In the title, $n$ is the block size in bits and will not be used to denote it in the body of this question unless otherwise stated. Imagine that we have $\mathbb{K} \in \{0, 1\}^{\ell_{K}}$, $\mathbb{T} \in \{0, 1\}^{\ell_{T}}$, and $\mathbb{X} \in \{0, 1\}^{\ell_{X}}$, $E(K, T, X): \mathbb{K} \times \mathbb{T} \times \mathbb{X} \rightarrow \mathbb{X}$, and $D(K, T, X): \mathbb{K} \times \mathbb{T} \times \mathbb{X} \rightarrow \mathbb{X}$. We have a tweakable block cipher where the encryption of a block of data is returned by $E(K, T, X)$, the decryption of a block of data is returned by $D(K, T, X)$, $K$ is the secret key, $T$ is the tweak, and $X$ is the block of data.
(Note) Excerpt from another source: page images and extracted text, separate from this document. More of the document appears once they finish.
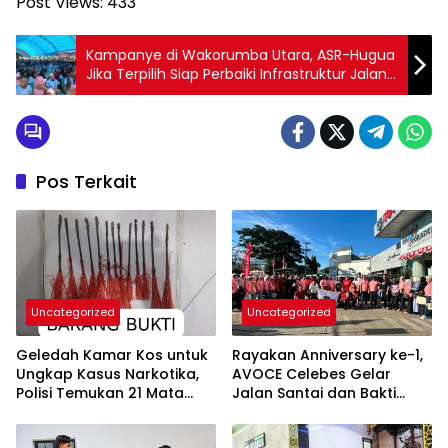
Post Views:
433
Kampanye di Wakorumba Utara, ASR-Hugua
Jika Terpilih Siap Perbaiki Infrastruktur Jalan
Yang ada di Butur
Pos Terkait
Uncategorized
Uncategorized
Geledah Kamar Kos untuk
Rayakan Anniversary ke-1,
Ungkap Kasus Narkotika,
AVOCE Celebes Gelar
Polisi Temukan 21 Mata
Jalan Santai dan Bakti
Busur dan Dua Ketapel
Sosial di Bulukumba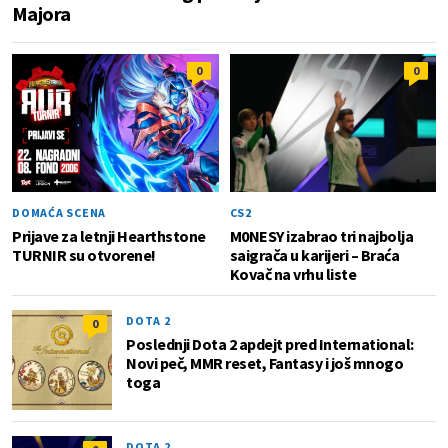
Majora
0
0
DOMAĆA SCENA
CS2
Prijave za letnji Hearthstone
M0NESY izabrao tri najbolja
TURNIR su otvorene!
saigrača u karijeri – Braća
Kovač na vrhu liste
DOTA 2
0
Poslednji Dota 2 apdejt pred International:
Novi peč, MMR reset, Fantasy i još mnogo
toga
DOTA 2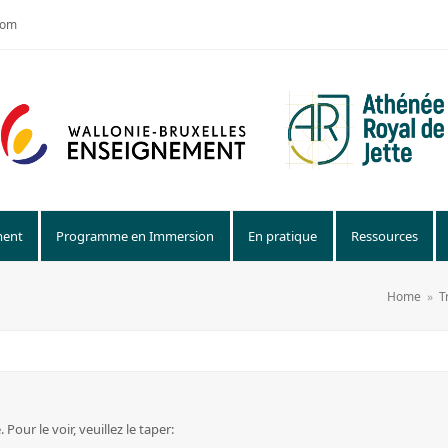
com
ment
Programme en Immersion
En pratique
Ressources
Home
»
T
our le voir, veuillez le taper: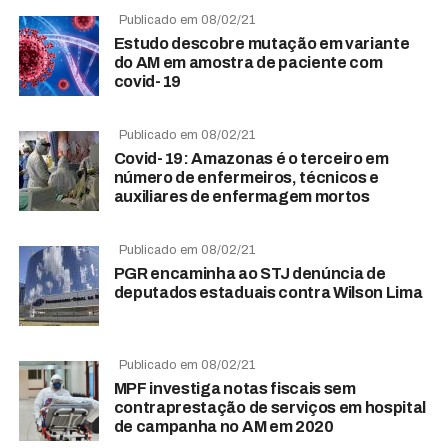
Publicado em 08/02/21
Estudo descobre mutação em variante
do AM em amostra de paciente com
covid-19
Publicado em 08/02/21
Covid-19: Amazonas é o terceiro em
número de enfermeiros, técnicos e
auxiliares de enfermagem mortos
Publicado em 08/02/21
PGR encaminha ao STJ denúncia de
deputados estaduais contra Wilson Lima
Publicado em 08/02/21
MPF investiga notas fiscais sem
contraprestação de serviços em hospital
de campanha no AM em 2020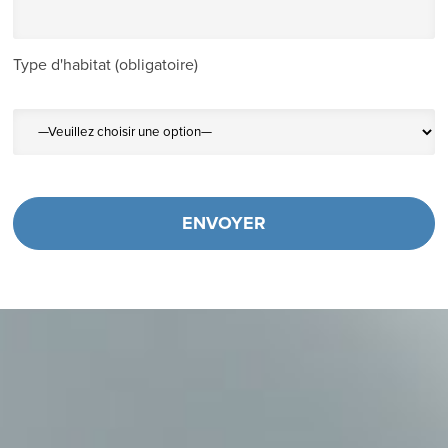
Type d'habitat (obligatoire)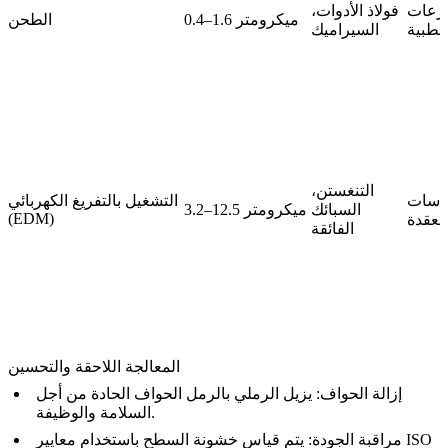
زرعات
فولاذ الأدوات،
0.4–1.6 ميكرومتر
الطحن
الطبية
السيراميك
التنغستن،
دسات
التشغيل بالتفريغ الكهربائي
السبائك
3.2–12.5 ميكرومتر
(EDM)
معقدة
الفائقة
المعالجة اللاحقة والتحسين
إزالة الحواف: يزيل الرملي بالرمل الحواف الحادة من أجل
السلامة والوظيفة.
مراقبة الجودة: يتم قياس خشونة السطح باستخدام معايير ISO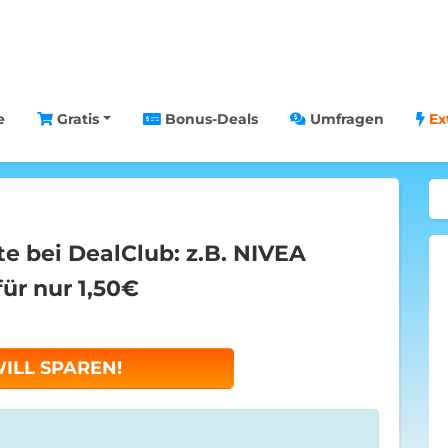
e
Gratis
Bonus-Deals
Umfragen
Ex
e bei DealClub: z.B. NIVEA
ür nur 1,50€
WILL SPAREN!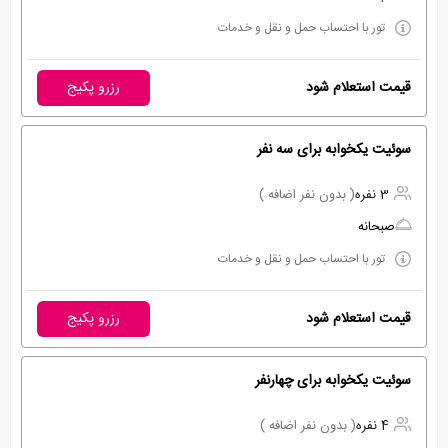
تور با احتساب حمل و نقل و خدمات
قیمت استعلام شود
رزرو پکیج
سوئیت یکخوابه برای سه نفر
3 نفره
( بدون نفر اضافه )
صبحانه
تور با احتساب حمل و نقل و خدمات
قیمت استعلام شود
رزرو پکیج
سوئیت یکخوابه برای چهارنفر
4 نفره
( بدون نفر اضافه )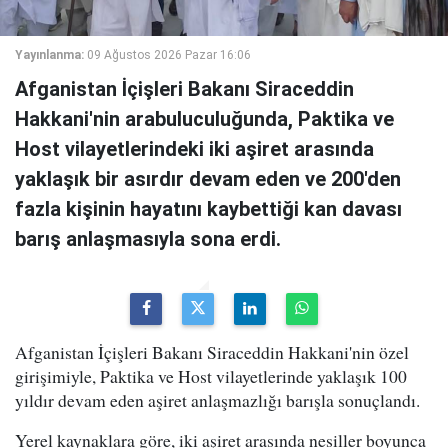
Yayınlanma:
09 Ağustos 2026 Pazar 16:06
Afganistan İçişleri Bakanı Siraceddin
Hakkani'nin arabuluculuğunda, Paktika ve
Host vilayetlerindeki iki aşiret arasında
yaklaşık bir asırdır devam eden ve 200'den
fazla kişinin hayatını kaybettiği kan davası
barış anlaşmasıyla sona erdi.
Afganistan İçişleri Bakanı Siraceddin Hakkani'nin özel
girişimiyle, Paktika ve Host vilayetlerinde yaklaşık 100
yıldır devam eden aşiret anlaşmazlığı barışla sonuçlandı.
Yerel kaynaklara göre, iki aşiret arasında nesiller boyunca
Suppose that this tweakable block cipher is meant to be used in such a way that $T$ is equal to the block number. If $\ell_{T}$ is sufficiently large, then will the maximum number of blocks that can be encrypted under this scheme be equal to or possibly even greater than $2^{\frac{\ell_{X}}{2}}$ or even $2^{\ell_{X}}$?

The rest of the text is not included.